For the second part of this assignment, you will use the data provided in the file evaluations.csv to build a model that predicts variation in course evaluation scores.


Preparation

Begin by fitting a model that predicts average course evaluation score using the following predictors: beauty, number of courses for which the professor has evaluations, whether the professor is a native English speaker, and whether the professor is female.


Description

  1. Using average course evaluation scores (y), compute the total sum of squares (SST). Show your work.

  2. Using average course evaluation scores (y) and the predicted values from the model (\(\hat{y}\)), compute the sum of squared errors (SSE). Show your work.

  3. Compute the model \(R^2\) value using the formula: \(1 - \frac{\mathrm{SSE}}{\mathrm{SST}}\).


Using k-Fold Cross-Validation to Estimate \(R^2\)

As we know, the estimate for \(R^2\) is biased. We can obtain a better estimate of \(R^2\) by using cross-validation. You will use 5-fold cross-validation to estimate the \(R^2\) value. The algorithm for this will be:

  • Randomly divide the evaluations data into 5 folds.
  • Hold out 1 fold as your validation data and use the remaining 4 folds as your training data.
    • Fit the model to the training data.
    • Use the estimated coefficients from those fits to compute \(\hat{y}\) values using the validation data.
    • Compute the SST and SSE values for the validation data, and use those to compute \(R^2\) based on the formula \(1 - \frac{\mathrm{SSE}}{\mathrm{SST}}\). (Note that sometimes the \(R^2\) may be negative when we compte it in this manner.)
  • Repeat for each fold.
  • Compute the cross-validated \(R^2\) by finding the mean of the five \(R^2\) from the cross-validations.
  1. Write and include syntax that will carry out the 5-fold cross-validation. In this syntax use set.seed(1000) so that you and the answer key will get the same results. (This website may be useful in using the purrr package to obtain the y- and \(\hat{y}\)-values in order to compute the SST and SSE values: https://drsimonj.svbtle.com/k-fold-cross-validation-with-modelr-and-broom)

  2. Report the five \(R^2\) values from your analysis and the cross-validated \(R^2\) value.

  3. How does this value compare to the \(R^2\) value you computed in Question #11, based on the data.

  4. Explain why the cross-validated estimate of \(R^2\) is a better estimate than the data-based \(R^2\).


Part III: Credit Balance

For the third part of this assignment, you will again use the file the data provided in the file credit.csv to build a model that predicts customers’ credit card balance. Do not forget to standardize all the variables.
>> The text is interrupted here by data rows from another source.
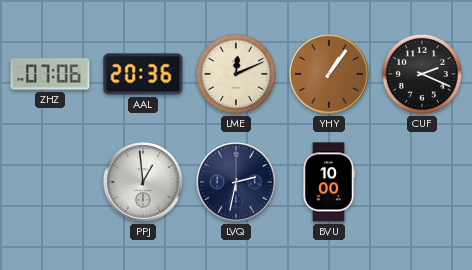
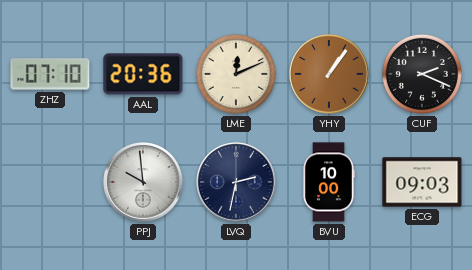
ZHZ: 07:06 -> 07:10
PPJ: 12:59 -> 9:59
ECG: none -> 09:03
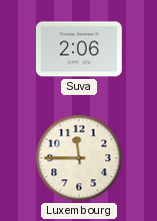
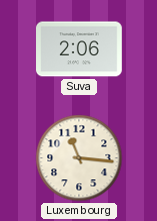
Luxembourg: 11:45 -> 11:16
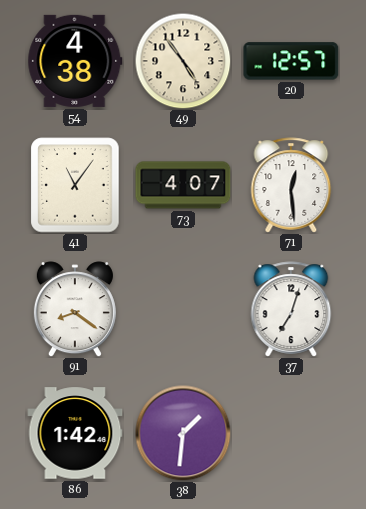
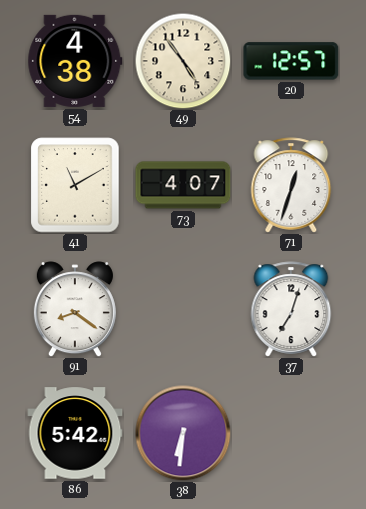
41: 11:06 -> 11:10
71: 12:29 -> 12:33
86: 1:42 -> 5:42
38: 1:31 -> 6:31
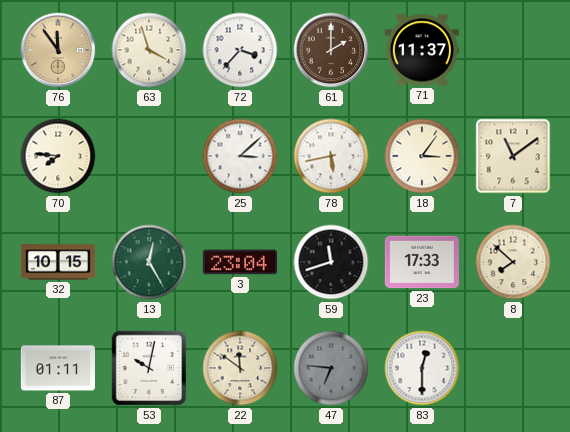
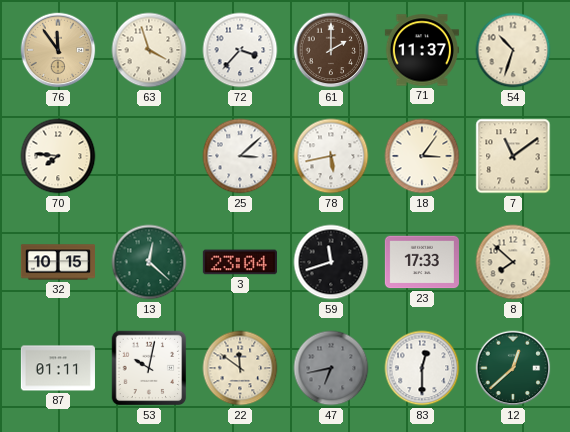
54: none -> 10:33
13: 12:25 -> 12:22
47: 6:46 -> 6:43
12: none -> 12:38
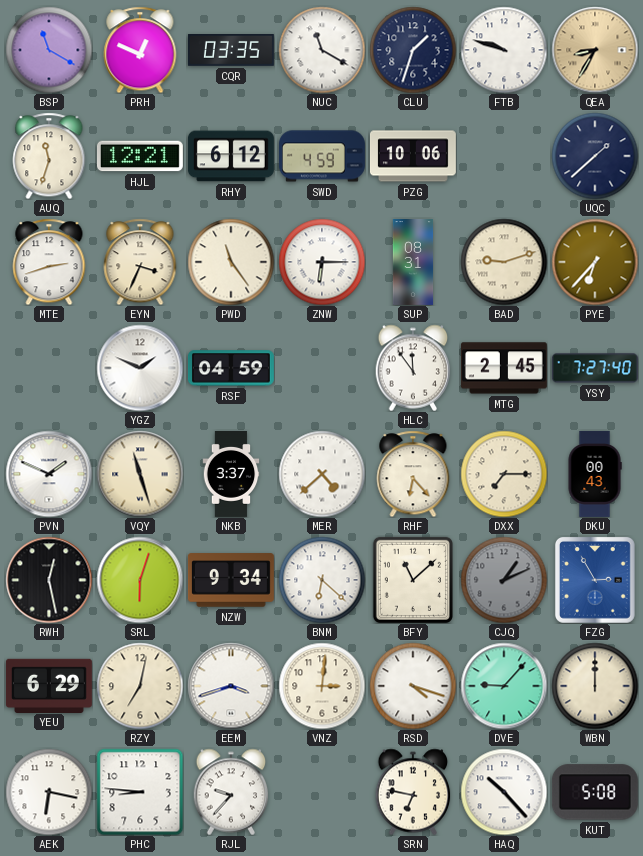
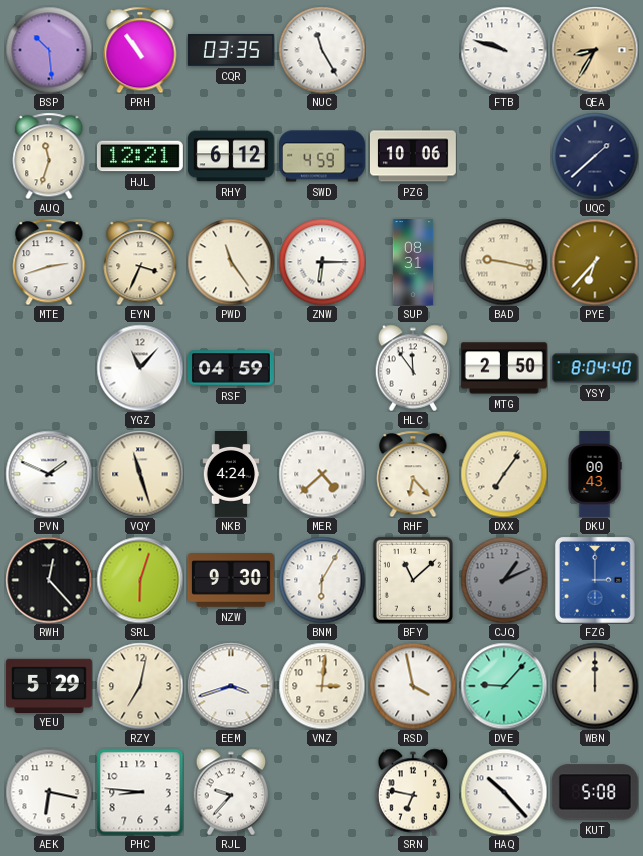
BSP: 11:20 -> 10:29
PRH: 12:49 -> 10:54
NUC: 11:20 -> 11:25
CLU: 1:33 -> none
BAD: 9:12 -> 9:17
YGZ: 1:49 -> 11:07
MTG: 2:45 -> 2:50
YSY: 7:27 -> 8:04
NKB: 3:37 -> 4:24
DXX: 7:15 -> 7:06
RWH: 12:28 -> 12:23
NZW: 9:34 -> 9:30
BNM: 6:22 -> 6:05
FZG: 2:55 -> 3:00
YEU: 6:29 -> 5:29
RSD: 4:18 -> 3:58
  1. Use the lm.ridge() function to fit the same sequence of \(\lambda\) values you used in Question #7 from Assignment 6. Running select() on this output, provides \(\lambda\) values based on different criteria. Report the \(\lambda\) value associated with the generalized cross-validation (GCV) metric.

  2. Re-do Question #7 from Assignment 6, except this time, select the optimal \(\lambda\) value based on using the AICc. How does this compare to the \(\lambda\) value you found using the GCV metric from the previous question? (Show your syntax.)

  3. Compute the coefficients, standard errors based on the ridge regression model based on the \(\lambda\) value you identified in Question #17. Also compute the t-values, and p-values for each coefficient. Report all of these in a coefficient table. (2pts.)